The internal, or back office, applications of AI and machine learning could also improve risk management, fraud detection and compliance with regulatory requirements - potentially at lower cost.

In portfolio management, the more efficient processing of information from AI and machine learning applications could help to boost the efficiency and resilience of financial markets, which would then reduce price misalignments earlier and reduce crowded trades.

Finally, there is potential to increase supervisory effectiveness and perform better systemic risk analysis in financial markets, the FSB said.

However, it added: "As with any new product or service, there are important issues around appropriate risk management and oversight."

One risk is that the use of AI and machine learning could create "black boxes" in decision-making that could create complicated issues.
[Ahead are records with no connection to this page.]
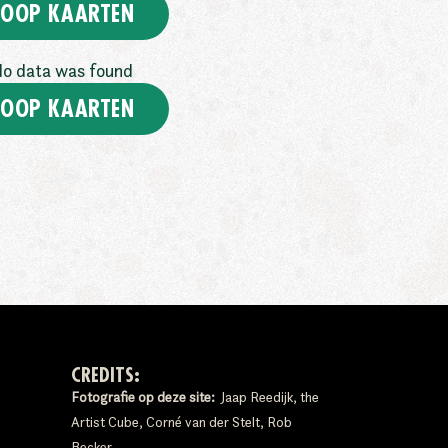
OOP KAARTEN
o data was found
OOP KAARTEN
CREDITS:
Fotografie op deze site:
Jaap Reedijk, the
Artist Cube, Corné van der Stelt, Rob
Becker.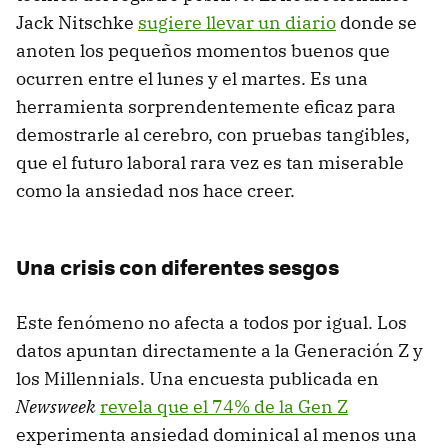
Jack Nitschke
sugiere llevar un diario
donde se
anoten los pequeños momentos buenos que
ocurren entre el lunes y el martes. Es una
herramienta sorprendentemente eficaz para
demostrarle al cerebro, con pruebas tangibles,
que el futuro laboral rara vez es tan miserable
como la ansiedad nos hace creer.
Una crisis con diferentes sesgos
Este fenómeno no afecta a todos por igual. Los
datos apuntan directamente a la Generación Z y
los Millennials. Una encuesta publicada en
Newsweek
revela que el 74% de la Gen Z
experimenta ansiedad dominical al menos una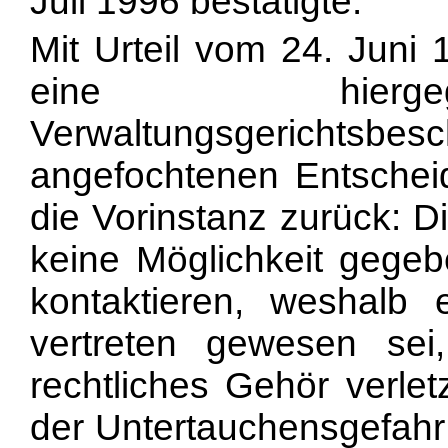
Juli 1996 bestätigte.
Mit Urteil vom 24. Juni
eine hiergeg
Verwaltungsgerichtsbesc
angefochtenen Entschei
die Vorinstanz zurück: D
keine Möglichkeit gegeb
kontaktieren, weshalb 
vertreten gewesen se
rechtliches Gehör verle
der Untertauchensgefahr a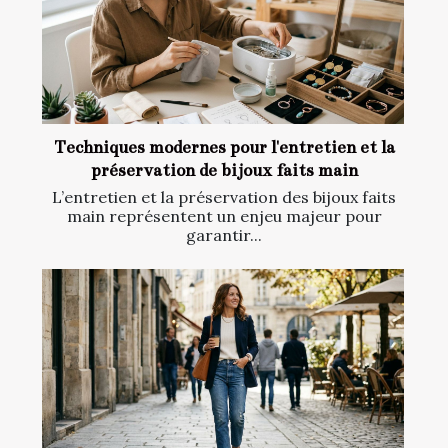
Techniques modernes pour l'entretien et la
préservation de bijoux faits main
L’entretien et la préservation des bijoux faits
main représentent un enjeu majeur pour
garantir...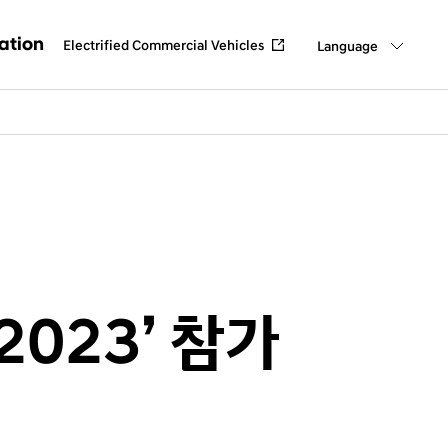
ation
Electrified Commercial Vehicles
Language
점 소개
하기
2023’ 참가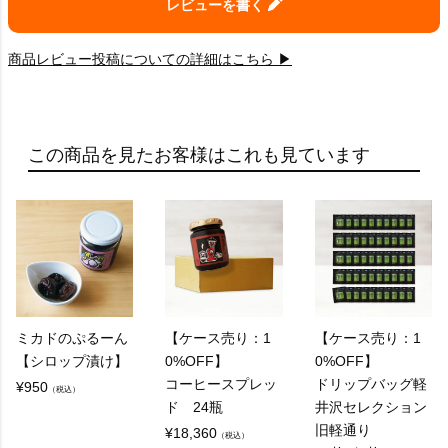
レビューを書く
商品レビュー投稿についての詳細はこちら ▶
この商品を見たお客様はこれも見ています
ミカドのぷるーん
【ケース売り：1
【ケース売り：1
【シロップ漬け】
0%OFF】
0%OFF】
コーヒースプレッ
ドリップバッグ軽
¥
950
（税込）
ド 24瓶
井沢セレクション
旧軽通り
¥
18,360
（税込）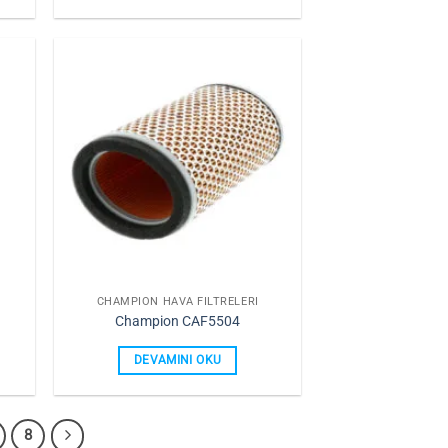
rime
Favorilerime
Ekle
CHAMPION HAVA FILTRELERI
Champion CAF5504
DEVAMINI OKU
8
"In particular, it may be difficult for human users at financial institutions - and for regulators - to grasp how decisions, such as those for trading and investment, have been formulated," the FSB said.

"Moreover, the communication mechanism used by such tools may be incomprehensible to humans, thus posing monitoring challenges for the human operators of such solutions."

The network effects and scalability of new technologies could also give rise to third-party dependencies.

"This could, in turn, lead to the emergence of new systemically important players that could fall outside the regulatory perimeter," it warned.

As with any new product or service, it will be important to assess uses of AI and machine learning in view of their risks, including adherence to relevant protocols on data privacy, conduct risks and cyber security, the FSB noted.

"Adequate testing and 'training' of tools with unbiased data and feedback mechanisms is important to ensure applications do what they are intended to do."